_Directions_: Leave out the pictures and retype, exactly, the lines below from the line with "Abs. 2 DS-GVO Widerspruch gegen die" up to and including the line with "orogeneze a zdvihu", nothing more.

───

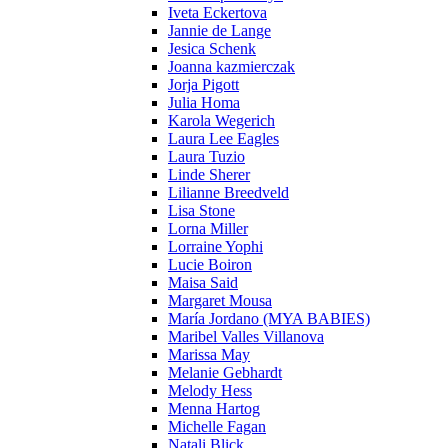
Iveta Eckertova
Jannie de Lange
Jesica Schenk
Joanna kazmierczak
Jorja Pigott
Julia Homa
Karola Wegerich
Laura Lee Eagles
Laura Tuzio
Linde Sherer
Lilianne Breedveld
Lisa Stone
Lorna Miller
Lorraine Yophi
Lucie Boiron
Maisa Said
Margaret Mousa
María Jordano (MYA BABIES)
Maribel Valles Villanova
Marissa May
Melanie Gebhardt
Melody Hess
Menna Hartog
Michelle Fagan
Natali Blick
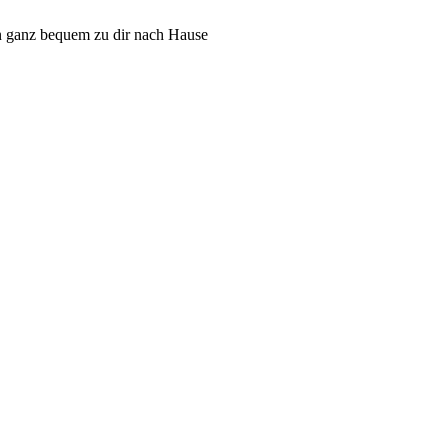
n ganz bequem zu dir nach Hause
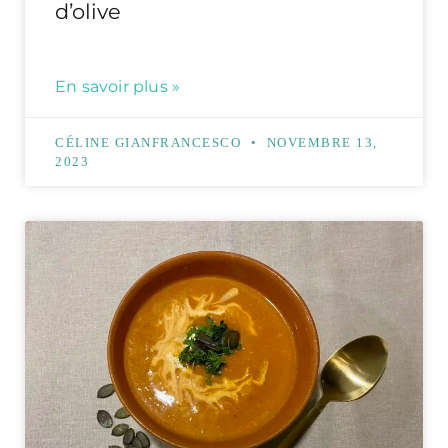
d’olive
En savoir plus »
CÉLINE GIANFRANCESCO
NOVEMBRE 13,
2023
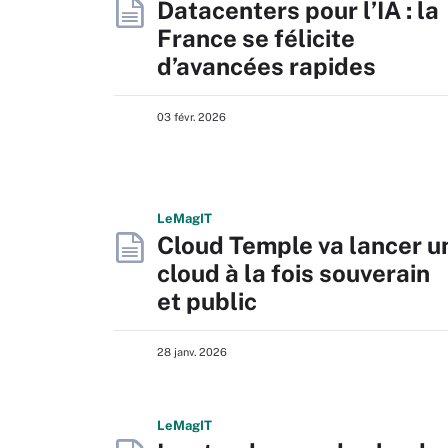
Datacenters pour l’IA : la
France se félicite
d’avancées rapides
03 févr. 2026
L
e
M
ag
IT
Cloud Temple va lancer u
cloud à la fois souverain
et public
28 janv. 2026
L
e
M
ag
IT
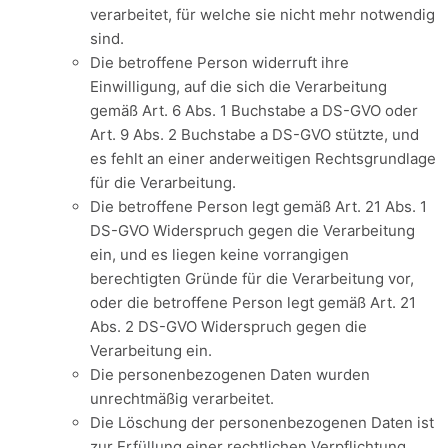
verarbeitet, für welche sie nicht mehr notwendig
sind.
Die betroffene Person widerruft ihre
Einwilligung, auf die sich die Verarbeitung
gemäß Art. 6 Abs. 1 Buchstabe a DS-GVO oder
Art. 9 Abs. 2 Buchstabe a DS-GVO stützte, und
es fehlt an einer anderweitigen Rechtsgrundlage
für die Verarbeitung.
Die betroffene Person legt gemäß Art. 21 Abs. 1
DS-GVO Widerspruch gegen die Verarbeitung
ein, und es liegen keine vorrangigen
berechtigten Gründe für die Verarbeitung vor,
oder die betroffene Person legt gemäß Art. 21
Abs. 2 DS-GVO Widerspruch gegen die
Verarbeitung ein.
Die personenbezogenen Daten wurden
unrechtmäßig verarbeitet.
Die Löschung der personenbezogenen Daten ist
zur Erfüllung einer rechtlichen Verpflichtung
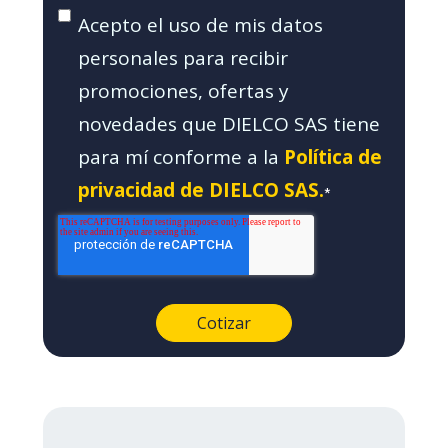
Acepto el uso de mis datos
personales para recibir
promociones, ofertas y
novedades que DIELCO SAS tiene
para mí conforme a la
Política de
privacidad de DIELCO SAS.
*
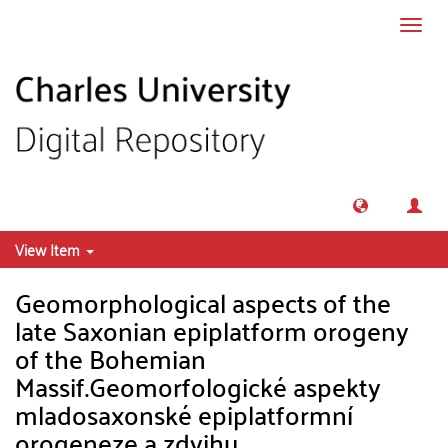
Skip to main content
Toggl
navig
View Item
Geomorphological aspects of the
late Saxonian epiplatform orogeny
of the Bohemian
Massif.Geomorfologické aspekty
mladosaxonské epiplatformní
orogeneze a zdvihu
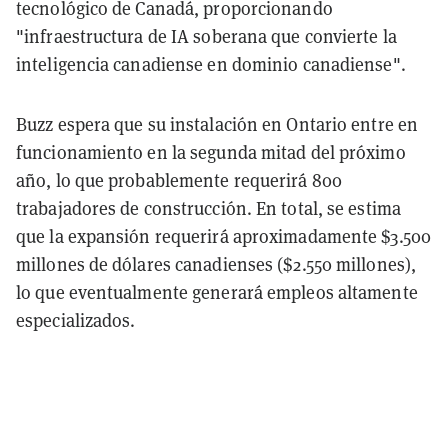
tecnológico de Canadá, proporcionando
"infraestructura de IA soberana que convierte la
inteligencia canadiense en dominio canadiense".
Buzz espera que su instalación en Ontario entre en
funcionamiento en la segunda mitad del próximo
año, lo que probablemente requerirá 800
trabajadores de construcción. En total, se estima
que la expansión requerirá aproximadamente $3.500
millones de dólares canadienses ($2.550 millones),
lo que eventualmente generará empleos altamente
especializados.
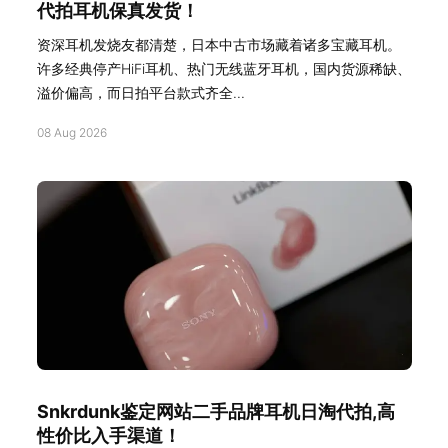
代拍耳机保真发货！
资深耳机发烧友都清楚，日本中古市场藏着诸多宝藏耳机。
许多经典停产HiFi耳机、热门无线蓝牙耳机，国内货源稀缺、
溢价偏高，而日拍平台款式齐全...
08 Aug 2026
Snkrdunk鉴定网站二手品牌耳机日淘代拍,高
性价比入手渠道！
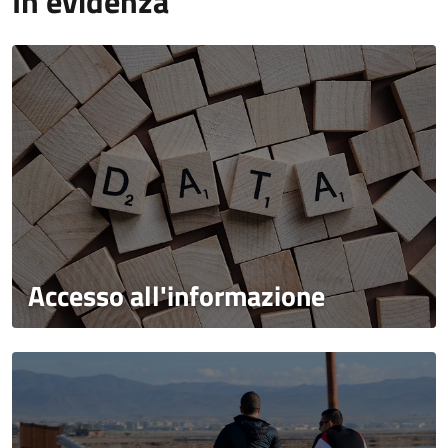
In evidenza
Accesso all'informazione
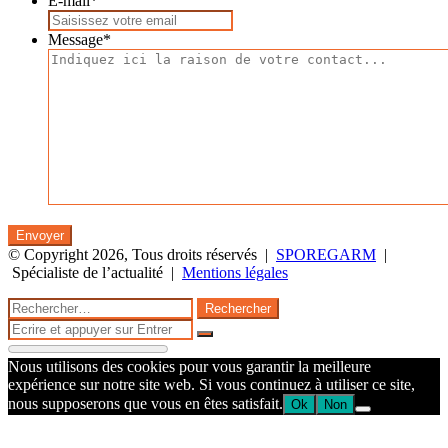
E-mail
*
Message
*
© Copyright 2026, Tous droits réservés |
SPOREGARM
|
Spécialiste de l’actualité |
Mentions légales
Facebook
Twitter
WhatsApp
Telegram
Bouton
Fermer
Rechercher :
retour
Fermer
en
Rechercher
haut
Nous utilisons des cookies pour vous garantir la meilleure
de
expérience sur notre site web. Si vous continuez à utiliser ce site,
la
nous supposerons que vous en êtes satisfait.
Ok
Non
page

───

_Written solution_:
Abs. 2 DS-GVO Widerspruch gegen die
Verarbeitung ein.
Die personenbezogenen Daten wurden
unrechtmäßig verarbeitet.
Die Löschung der personenbezogenen Daten ist
zur Erfüllung einer rechtlichen Verpflichtung
Acepto el uso de mis datos
personales para recibir
promociones, ofertas y
novedades que DIELCO SAS tiene
para mí conforme a la
Política de
privacidad de DIELCO SAS.
*
Skip to main content
Toggl
navig
View Item
Geomorphological aspects of the
late Saxonian epiplatform orogeny
of the Bohemian
Massif.Geomorfologické aspekty
mladosaxonské epiplatformní
orogeneze a zdvihu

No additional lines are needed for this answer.